Abstract
Deciphering 3D genome conformation is important for understanding gene regulation and cellular function at a spatial level. The recent advances of single cell Hi-C technologies have enabled the profiling of the 3D architecture of DNA within individual cell, which allows us to study the cell-to-cell variability of 3D chromatin organization. Computational approaches are in urgent need to comprehensively analyze the sparse and heterogeneous single cell Hi-C data. Here, we proposed scDEC-Hi-C, a new framework for single cell Hi-C analysis with deep generative neural networks. scDEC-Hi-C outperforms existing methods in terms of single cell Hi-C data clustering and imputation. Moreover, the generative power of scDEC-Hi-C could help unveil the heterogeneity of chromatin architecture across different cell types. We expect that scDEC-Hi-C could shed light on deepening our understanding of the complex mechanism underlying the formation of chromatin contacts. scDEC-Hi-C is freely available at https://github.com/kimmo1019/scDEC-Hi-C.
Key points
scDEC-Hi-C provides an end-to-end framework based on autoencoder and deep generative model to comprehensively analyze single cell Hi-C data, including low-dimensional embedding and clustering.
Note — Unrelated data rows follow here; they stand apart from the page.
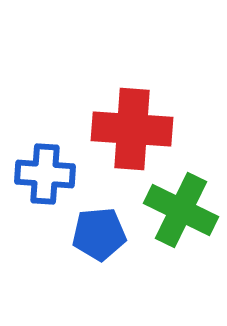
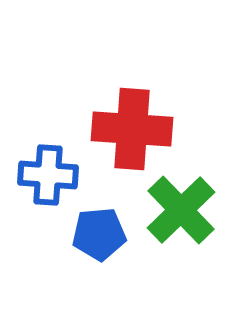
blue cross: moved 3 px right, 1 px down
green cross: rotated 20 degrees clockwise
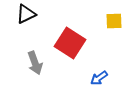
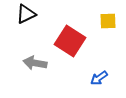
yellow square: moved 6 px left
red square: moved 2 px up
gray arrow: rotated 120 degrees clockwise
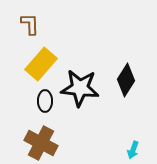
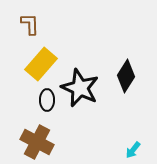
black diamond: moved 4 px up
black star: rotated 18 degrees clockwise
black ellipse: moved 2 px right, 1 px up
brown cross: moved 4 px left, 1 px up
cyan arrow: rotated 18 degrees clockwise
Through a series of experiments including single cell Hi-C data clustering and structural difference identification, scDEC-Hi-C demonstrates suprioir performance over existing methods.
In the downstream analysis of chromatin loops from single cell Hi-C data, scDEC-Hi-C is capable of significantly enhancing the ability for identifying single cell chromatin loops by data imputation.
Competing Interest Statement
The authors have declared no competing interest.